Art: The Perfect Glitch

Originally published in Canadian Art. Read the full text here.

Lorna Mills and Her Subversive GIF Art

In the fall of 2014, Lorna Mills, the Toronto-based net artist, was exhibiting at Dubai’s Zayed University and struggling to appease the censors. She couldn’t show work with images of masturbation, women humping blowup dolphins or men sticking their dicks into trumpet bells—hefty restrictions for an artist like Mills. One of her pieces featured an image of John Lennon and Yoko Ono during their 1969 bed-in. The official at Zayed hemmed and hawed—“They’re fully dressed, but they are in bed”—and eventually accepted the work on the grounds that the characters are married.

Mills’s art is exuberantly raunchy, but so is much of the Internet. Her medium—the graphic interchange format, or GIF, a lightweight digital motion-picture technology—is about as old as the World Wide Web itself. She sources the footage for her hyperactive collages from user-moderated forums like Reddit, troll caves like 4chan, humour sites featuring bloopers from porn films (called pornfails) and oddball Russian domains that are teeming with nasty Internet detritus. “Russian sites are really bad, by which I mean really good,” says Mills. Her collages feature grainy images of humans and animals, all of them moving (read: breathing, gesticulating, fucking) in jerky, repetitive motions. She disseminates her work mostly through electronic platforms, including Google Plus, social-networking application Ello and Digital Media Tree, an eclectic blog operated by New York programmer Jim Bassett.

Today, net art is an established phenomenon, attracting growing interest from critics and collectors, but some traditional museums aren’t sure how to handle it. How do you capture the Internet’s vulgar, democratic spirit while adhering to the principles of decorum that remain important to many art institutions?

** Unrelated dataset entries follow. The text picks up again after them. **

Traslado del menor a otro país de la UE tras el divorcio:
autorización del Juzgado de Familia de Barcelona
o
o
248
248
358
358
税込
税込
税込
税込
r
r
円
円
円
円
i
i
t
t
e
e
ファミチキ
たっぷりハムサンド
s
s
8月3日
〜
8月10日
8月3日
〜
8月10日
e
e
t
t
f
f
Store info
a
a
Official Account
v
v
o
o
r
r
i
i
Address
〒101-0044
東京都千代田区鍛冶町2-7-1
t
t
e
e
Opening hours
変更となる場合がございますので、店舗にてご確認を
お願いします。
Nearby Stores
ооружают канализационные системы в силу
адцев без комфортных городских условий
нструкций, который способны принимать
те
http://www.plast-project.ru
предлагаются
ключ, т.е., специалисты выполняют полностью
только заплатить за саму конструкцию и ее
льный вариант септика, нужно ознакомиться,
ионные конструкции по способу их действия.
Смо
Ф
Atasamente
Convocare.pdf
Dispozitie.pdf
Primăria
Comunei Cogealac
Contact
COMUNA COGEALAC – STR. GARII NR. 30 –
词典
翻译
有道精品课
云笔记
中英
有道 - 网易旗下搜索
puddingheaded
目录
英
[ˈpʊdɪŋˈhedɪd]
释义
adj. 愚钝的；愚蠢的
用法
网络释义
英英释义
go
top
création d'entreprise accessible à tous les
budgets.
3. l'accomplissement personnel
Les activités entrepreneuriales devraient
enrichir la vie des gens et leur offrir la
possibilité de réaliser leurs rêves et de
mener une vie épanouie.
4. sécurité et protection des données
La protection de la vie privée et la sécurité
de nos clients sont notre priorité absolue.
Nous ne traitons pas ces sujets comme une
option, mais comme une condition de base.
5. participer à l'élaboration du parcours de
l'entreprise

Mills’s work suggests that in a world of seemingly limitless porn, the notion of public decency is anachronistic. The Internet has made all of us into perverts and voyeurs—or probably, by giving us a forum to indulge our perversions and voyeurism, it’s shown that we had them in us all along. That’s why, for Mills, it’s silly to exhibit digital art and censor it at the same time. “There’s a lot of interest from galleries and museums for ‘that net art thing,’” says Mills, “but what they sometimes want is a gentrified version of the Internet.”

Mills was recently invited to exhibit at “X+1,” a one-night showcase in February of this year at the Musée d’art contemporain de Montréal. The piece she submitted, from her Ungentrified(2014) series, included embedded GIFs of a boy humping a dog, a child smoking, a house cat with a bouncy pair of human breasts superimposed onto its torso, two athletes having stand-up sex at the Trojan Games, a tiger heaving like it’s about to puke and a hilarious orgy scene—all of them presented in cloying, heart-shaped frames. The piece had already exhibited at OCAD University for Nuit Blanche Toronto, and the “X+1” organizers loved it, but then one of the MAC’s higher ups pulled it, forcing Mills to submit a milder, last-minute replacement. “Boring, conceptual, grey Toronto had no problem with my GIF,” says Mills, laughing, “but apparently it was too much for swinging Montreal.”